Clozapin (1A2-Substrat) und Olanzapin (1A2- und 2D6-Substrat)
Für atypische Neuroleptika wie Olanzapin oder Clozapin haben verschiedene Studien eine um bis zu 98 % erhöhte Clearance bei Rauchern nachgewiesen. Publizierte Fälle berichten eine 20-40% tiefere Serumkonzentration für Clozapin bei Rauchern im Vergleich zu Nichtrauchern. Umgekehrt wurden bei Patienten, die mit dem Rauchen aufgehört hatten, bei gleicher Dosierung zweifach höhere Chlozapinspiegel gemessen als vor der Entwöhnung. Der Metabolismus unterscheidet sich jedoch von Patient zu Patient stark (v.a. Lebensalter, Geschlecht).
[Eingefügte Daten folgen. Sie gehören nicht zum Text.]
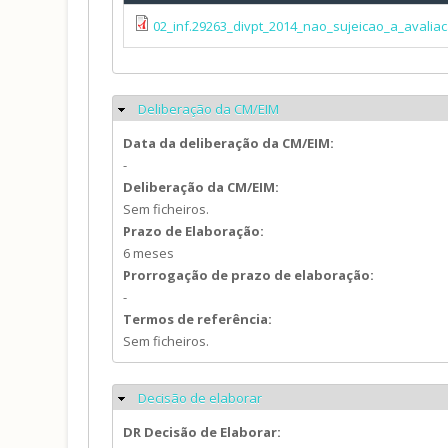
02_inf.29263_divpt_2014_nao_sujeicao_a_avalia
Deliberação da CM/EIM
Ocultar
Data da deliberação da CM/EIM:
-
Deliberação da CM/EIM:
Sem ficheiros.
Prazo de Elaboração:
6 meses
Prorrogação de prazo de elaboração:
-
Termos de referência:
Sem ficheiros.
Decisão de elaborar
Ocultar
DR Decisão de Elaborar:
  • Folgen für die Therapie beim Rauchstopp: die Dosis muss um ca. 36% innerhalb von einer Woche erniedrigt werden

Flecainid
Eine Metaanalyse zu Flecainid zeigte eine erhöhte Clearance (um 61 %) bei Rauchern.

  • Folgen für die Therapie: Dosiserhöhungen sind häufig erforderlich (17 %), um die Arrhythmie zu beherrschen.
  • Folgen für die Therapie bei Rauchstopp: eine Dosisreduktion kann nötig sein.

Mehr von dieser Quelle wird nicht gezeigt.